Both of these would give the same behavior.

Note that there are other approaches that could give different networks. By
default, both `MSTISNetwork`

and `MISTISNetwork`

create a
“multiple state outer interface,” which links the two transitions. Whether
this interface is actually used depends on the `MoveScheme`

:
however, another network type might not even make it. Similarly, the
transitions in both of these create a `MinusInterfaceEnsemble`

,
which could be removed.

For simplicity, we recommend that users who wish to avoid making use of
these ensembles adjust the `MoveStrategy`

and `MoveScheme`

to manage that, rather than creating a new `TransitionNetwork`

.

### Three-state networks

Now let’s consider a 3-state system. In the image below, we illustrate the
sampling network for an `MSTISNetwork`

for a 3-state system.

In this example, there are 3 sampling transitions:

from state A, through the interfaces associated with A, and to either state B or state C

from state B, through the interfaces associated with B, and to either state A or state C

from state C, through the interfaces associated with C, and to either state A or state B

However, there are 6 analysis transitions: \(A\to B\), \(A\to C\), \(B\to A\), \(B\to C\), \(C\to A\), and \(C\to B\). Each sampling transition samples for two analysis transitions.

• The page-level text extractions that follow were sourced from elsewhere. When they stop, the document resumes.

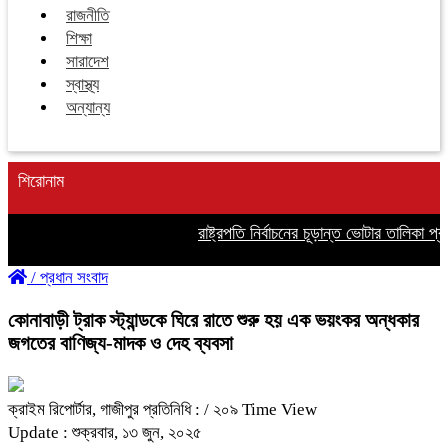
রাজনীতি
শিক্ষা
সারাদেশ
স্বাস্থ্য
অন্যান্য
শিরোনাম
রাষ্ট্রপতি নির্বাচনের চূড়ান্ত ভোটার তালিকা প্রক
/
প্রধান সংবাদ
কোনাবাড়ী ট্রাক স্ট্যান্ডকে ঘিরে রাতে শুরু হয় এক ভয়ংকর অন্ধকার
জগতের বাণিজ্য-মাদক ও দেহ ব্যবসা
ক্রাইম রিপোর্টার, গাজীপুর প্রতিনিধি :
/ ২০৯ Time View
Update : শুক্রবার, ১৩ জুন, ২০২৫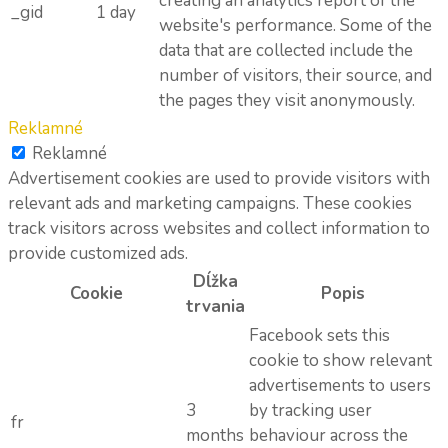
creating an analytics report of the
_gid
1 day
website's performance. Some of the
data that are collected include the
number of visitors, their source, and
the pages they visit anonymously.
Reklamné
Reklamné
Advertisement cookies are used to provide visitors with
relevant ads and marketing campaigns. These cookies
track visitors across websites and collect information to
provide customized ads.
Dĺžka
Cookie
Popis
trvania
Facebook sets this
cookie to show relevant
advertisements to users
3
by tracking user
fr
months
behaviour across the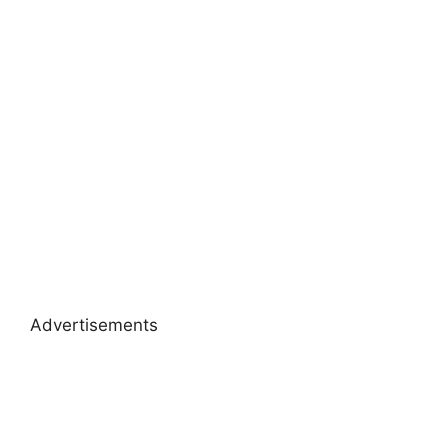
Advertisements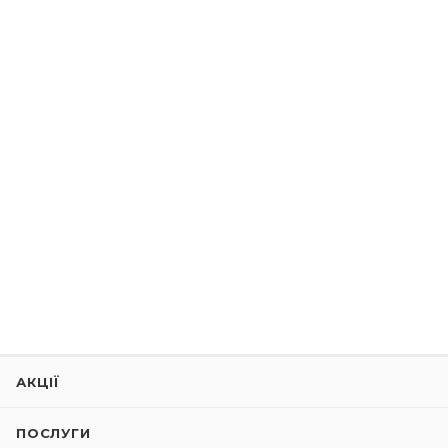
АКЦІЇ
ПОСЛУГИ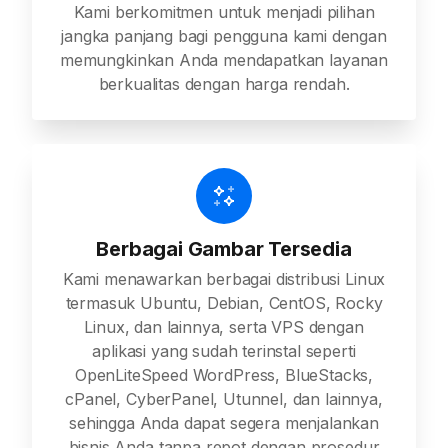
Kami berkomitmen untuk menjadi pilihan
jangka panjang bagi pengguna kami dengan
memungkinkan Anda mendapatkan layanan
berkualitas dengan harga rendah.
Berbagai Gambar Tersedia
Kami menawarkan berbagai distribusi Linux
termasuk Ubuntu, Debian, CentOS, Rocky
Linux, dan lainnya, serta VPS dengan
aplikasi yang sudah terinstal seperti
OpenLiteSpeed WordPress, BlueStacks,
cPanel, CyberPanel, Utunnel, dan lainnya,
sehingga Anda dapat segera menjalankan
bisnis Anda tanpa repot dengan prosedur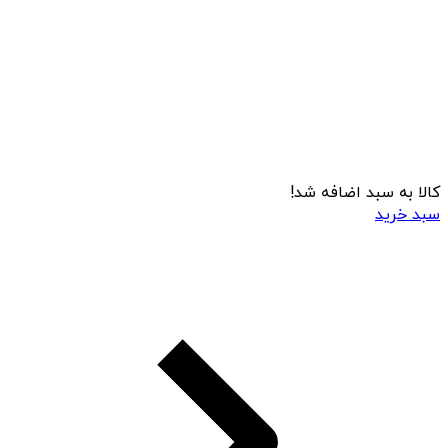
کالا به سبد اضافه شد!
سبد خرید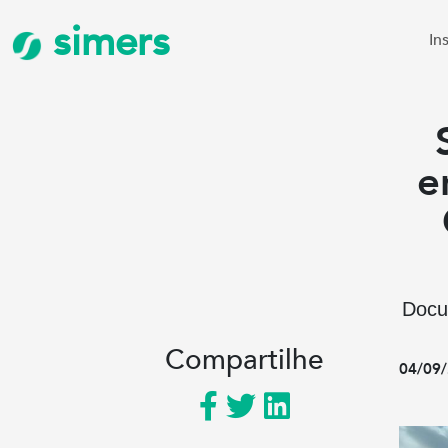
simers
In
e
Docum
Compartilhe
04/09/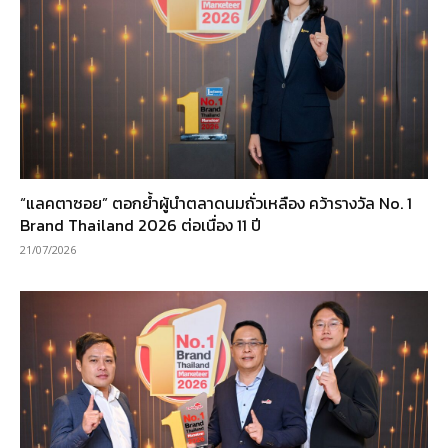
“แลคตาซอย” ตอกย้ำผู้นำตลาดนมถั่วเหลือง คว้ารางวัล No. 1
Brand Thailand 2026 ต่อเนื่อง 11 ปี
21/07/2026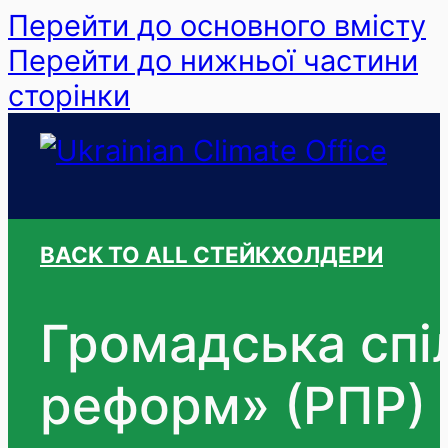
Перейти до основного вмісту
Перейти до нижньої частини
сторінки
BACK TO ALL СТЕЙКХОЛДЕРИ
Громадська спіл
реформ» (РПР)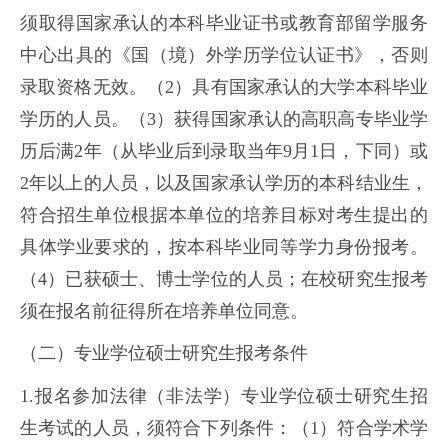
须取得国家承认的本科毕业证书或教育部留学服务
中心出具的《国（境）外学历学位认证书》，否则
录取资格无效。（2）具有国家承认的大学本科毕业
学历的人员。（3）获得国家承认的高职高专毕业学
历后满2年（从毕业后到录取当年9月1日，下同）或
2年以上的人员，以及国家承认学历的本科结业生，
符合招生单位根据本单位的培养目标对考生提出的
具体学业要求的，按本科毕业同等学力身份报考。
（4）已获硕士、博士学位的人员；在校研究生报考
须在报名前征得所在培养单位同意。
（二）专业学位硕士研究生报考条件
1.报名参加法律（非法学）专业学位硕士研究生招
生考试的人员，须符合下列条件：（1）符合学术学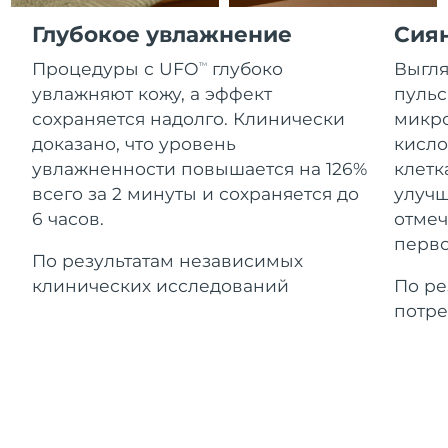
Advanced pore care essentials
For healthy hair
Ожидаемая дата доставки
18% PAP
Гибралтар
Глубокое увлажнение
Сия
Косметика
Для мужчин
12/08/2026
Процедуры с UFO
глубоко
Выгля
TM
Ожидаемая дата доставки
Греция
08/08/2026
увлажняют кожу, а эффект
пульс
сохраняется надолго. Клинически
микро
Ожидаемая дата доставки
Гонконг (САР)
доказано, что уровень
кисло
09/08/2026
Купить
увлажненности повышается на 126%
клетк
всего за 2 минуты и сохраняется до
улучш
Ожидаемая дата доставки
Венгрия
08/08/2026
6 часов.
отмеч
FOREO APP
перво
Ожидаемая дата доставки
По результатам независимых
Исландия
09/08/2026
ПОДРОБНЕЕ
клинических исследований
По ре
потре
Ожидаемая дата доставки
Индонезия
06/08/2026
Ожидаемая дата доставки
Ирландия
08/08/2026
Ожидаемая дата доставки
о-в Мэн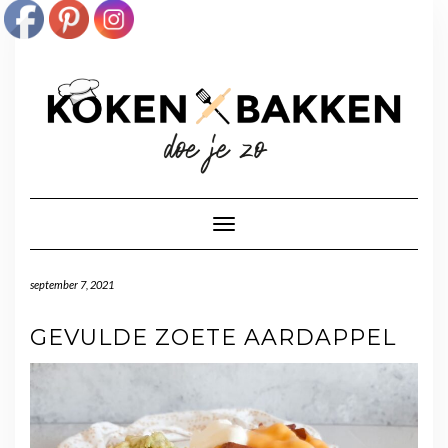
Doorgaan
naar
inhoud
Toggle navigatie
september 7, 2021
GEVULDE ZOETE AARDAPPEL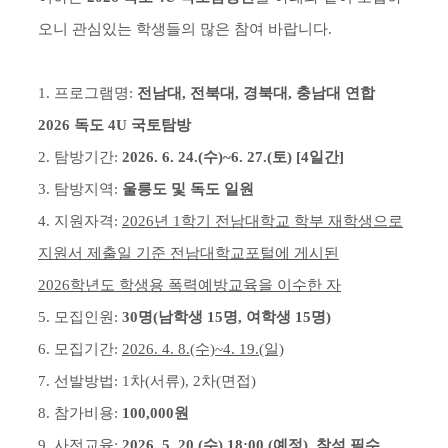
오니 관심있는 학생들의 많은 참여 바랍니다.
1. 프로그램명:
전남대, 전북대, 경북대, 충남대 연합
2026 독도 4U 국토탐방
2. 탐방기간:
2026. 6. 24.(수)~6. 27.(토) [4일간]
3. 탐방지역:
울릉도 및 독도 일원
4. 지원자격:
2026년 1학기 전남대학교 학부 재학생으로
지원서 제출일 기준 전남대학교포털에 게시된
2026학년도 학생용 폭력예방교육을 이수한 자
5. 모집인원:
30명(남학생 15명, 여학생 15명)
6. 모집기간:
2026. 4. 8.(수)~4. 19.(일)
7. 선발방법: 1차(서류), 2차(면접)
8. 참가비용:
100,000원
9. 사전교육:
2026. 5. 20.(수) 18:00 (예정), 참석 필수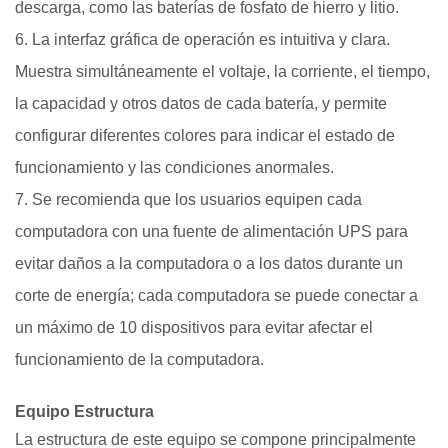
descarga, como las baterías de fosfato de hierro y litio.
6. La interfaz gráfica de operación es intuitiva y clara.
Muestra simultáneamente el voltaje, la corriente, el tiempo,
la capacidad y otros datos de cada batería, y permite
configurar diferentes colores para indicar el estado de
funcionamiento y las condiciones anormales.
7. Se recomienda que los usuarios equipen cada
computadora con una fuente de alimentación UPS para
evitar daños a la computadora o a los datos durante un
corte de energía; cada computadora se puede conectar a
un máximo de 10 dispositivos para evitar afectar el
funcionamiento de la computadora.
Equipo
Estructura
La estructura de este equipo se compone principalmente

When you want a rate, you want the rate for the analysis transition. For example, you would typically want a rate for the \(A\to B\) process, not the \(A\to (B \text{ or } C)\) process, which is what the sampling transition would give you. However, the sampling transitions can be much more efficient to sampling: the number of analysis transitions scales as the square of the number of states, while, in MSTIS, the number of sampling transitions scales linearly with (actually, is equal to) the number of states.

`MISTISNetworks`

, on the other hand, have a sampling
transition for each analysis transition. This can give the advantage of
allowing a better order parameter to be used as an approximation to very
different reaction coordinates coming from the same state. It also allows
you to focus on only a subset of the \(N^2\) possible transitions.

By distinguishing between sampling transitions and analysis transitions, OpenPathSampling makes it easy to allow this kind of flexibility in the underlying sampling style, while still making it very easy to set up a given kind of network with minimal code.